Start of ENTRIES PROVIDED
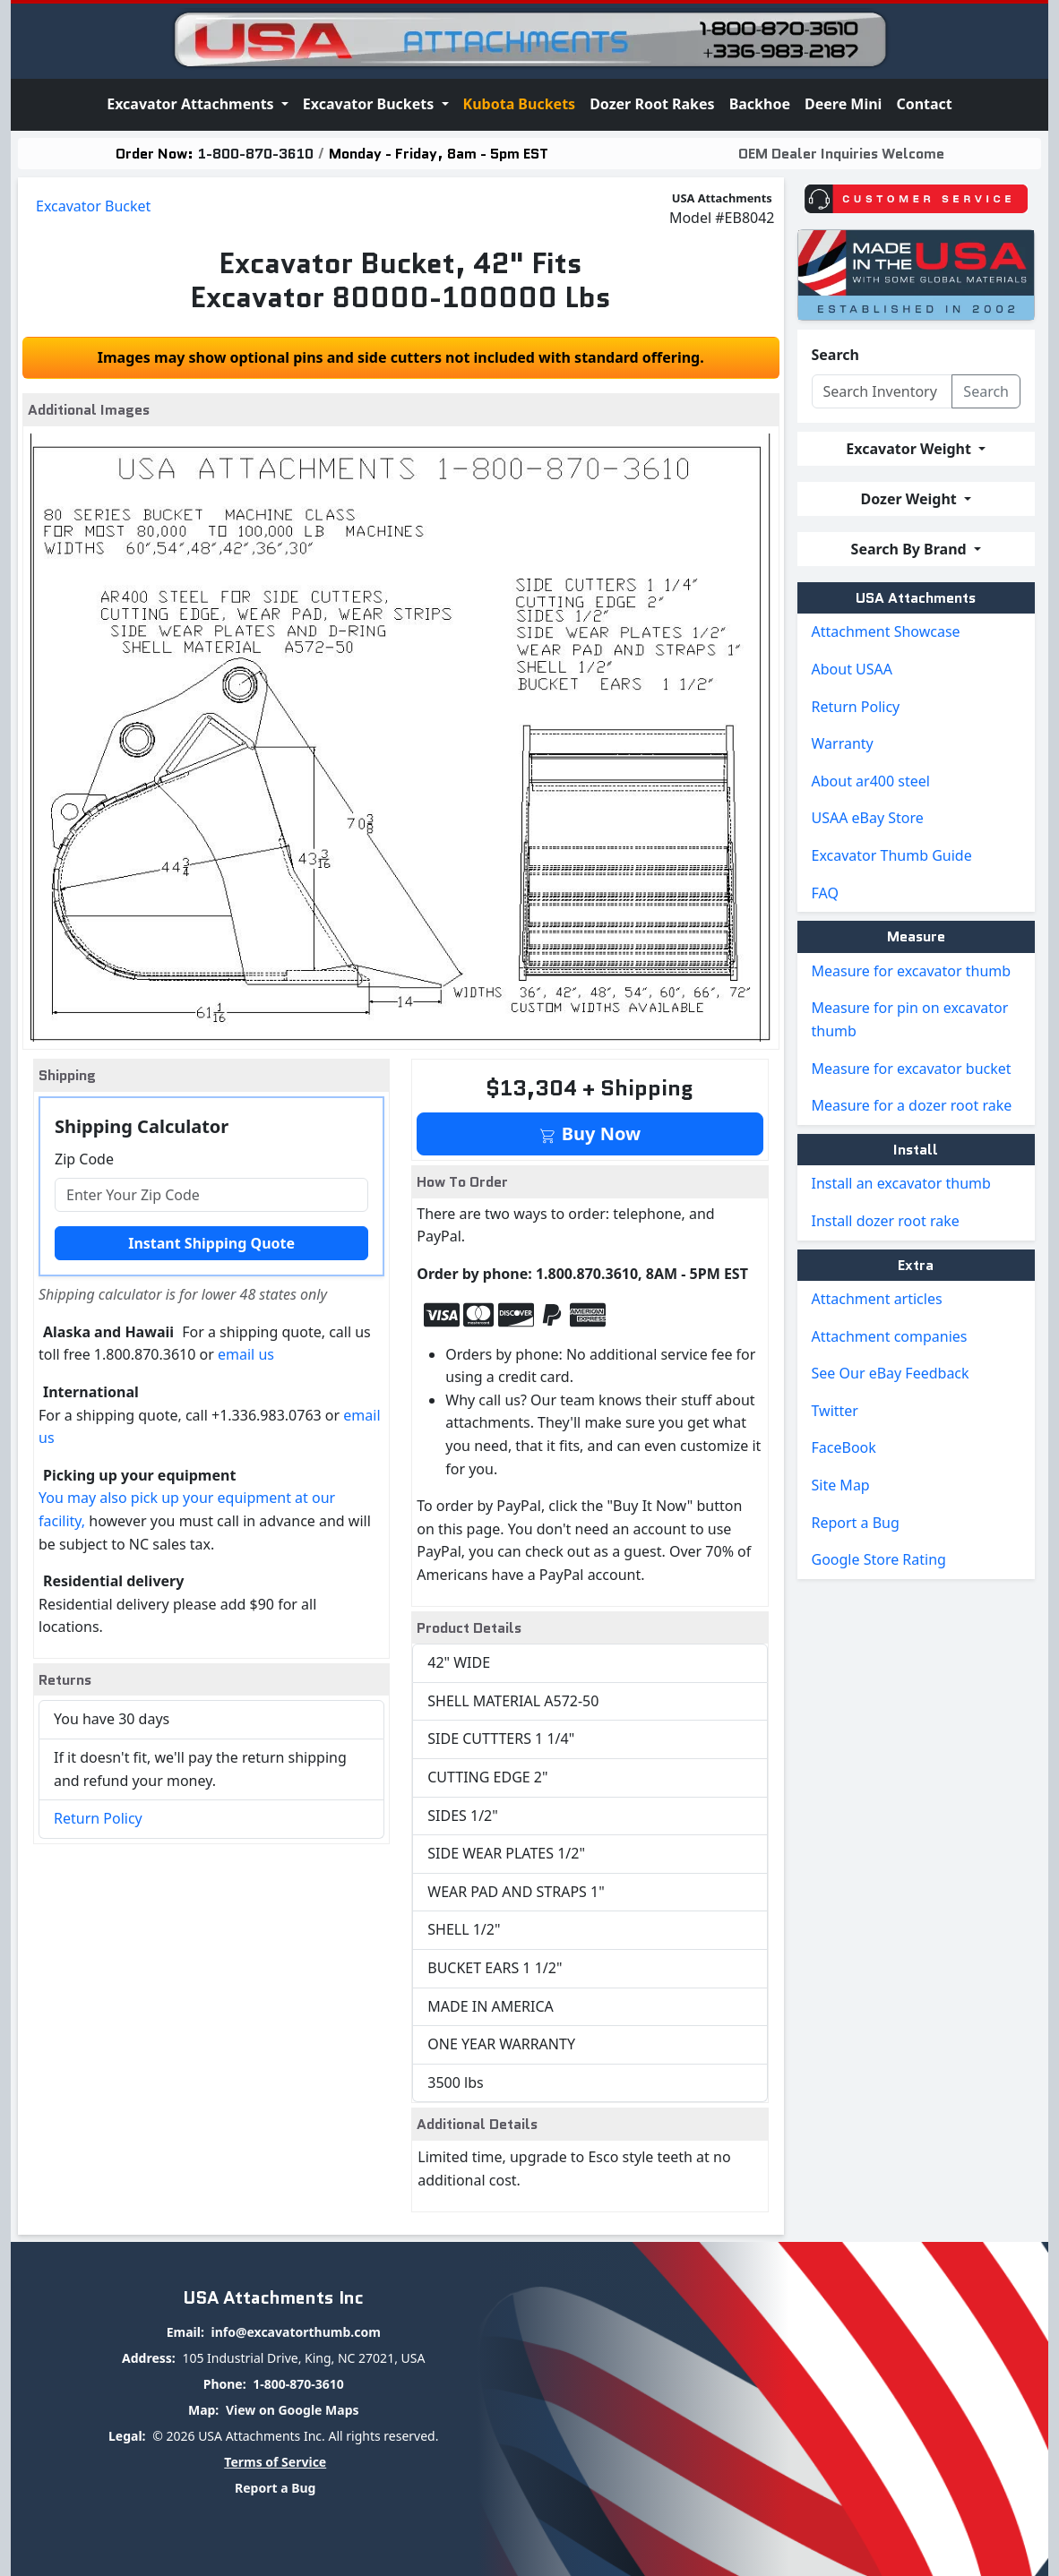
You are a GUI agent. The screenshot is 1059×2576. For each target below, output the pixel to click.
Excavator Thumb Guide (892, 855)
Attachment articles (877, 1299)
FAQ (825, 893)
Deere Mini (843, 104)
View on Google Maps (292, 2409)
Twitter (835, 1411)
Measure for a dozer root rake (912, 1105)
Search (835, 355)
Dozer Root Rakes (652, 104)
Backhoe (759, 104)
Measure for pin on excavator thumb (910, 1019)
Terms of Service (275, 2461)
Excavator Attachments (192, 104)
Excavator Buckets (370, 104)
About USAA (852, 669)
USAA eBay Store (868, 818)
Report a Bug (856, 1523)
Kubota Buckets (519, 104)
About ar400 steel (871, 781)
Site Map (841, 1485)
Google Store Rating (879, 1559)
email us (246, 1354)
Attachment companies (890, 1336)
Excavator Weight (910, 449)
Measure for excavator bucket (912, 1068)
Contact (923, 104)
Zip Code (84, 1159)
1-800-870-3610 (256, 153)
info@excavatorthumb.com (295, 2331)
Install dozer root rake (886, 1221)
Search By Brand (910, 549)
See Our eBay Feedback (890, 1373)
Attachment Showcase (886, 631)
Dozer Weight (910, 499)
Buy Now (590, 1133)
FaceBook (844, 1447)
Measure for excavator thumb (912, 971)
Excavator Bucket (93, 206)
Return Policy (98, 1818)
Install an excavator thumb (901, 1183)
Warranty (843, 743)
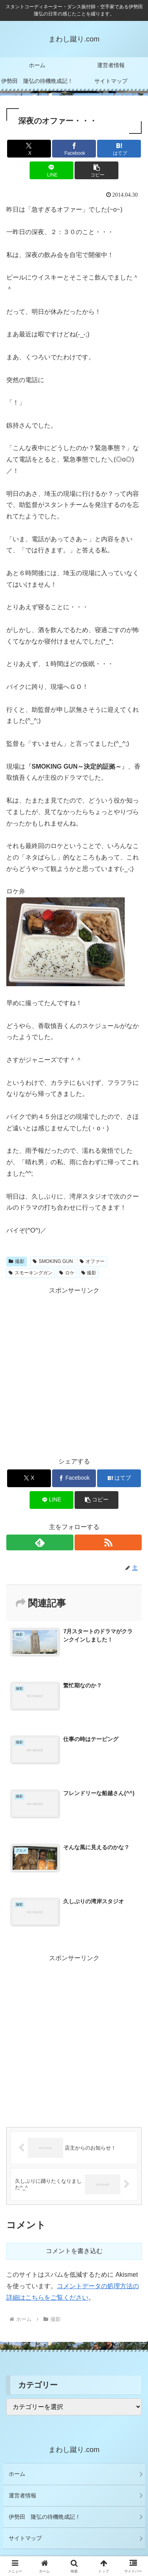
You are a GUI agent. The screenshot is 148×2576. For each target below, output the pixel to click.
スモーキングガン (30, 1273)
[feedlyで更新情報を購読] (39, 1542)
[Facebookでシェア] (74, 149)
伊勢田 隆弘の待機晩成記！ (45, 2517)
End of ENTRIES PROVIDED
_WORK TASK_: A single number is the answer: the count of lines in the material above that contain "output".

_EXERCISE RESPONSE_: 2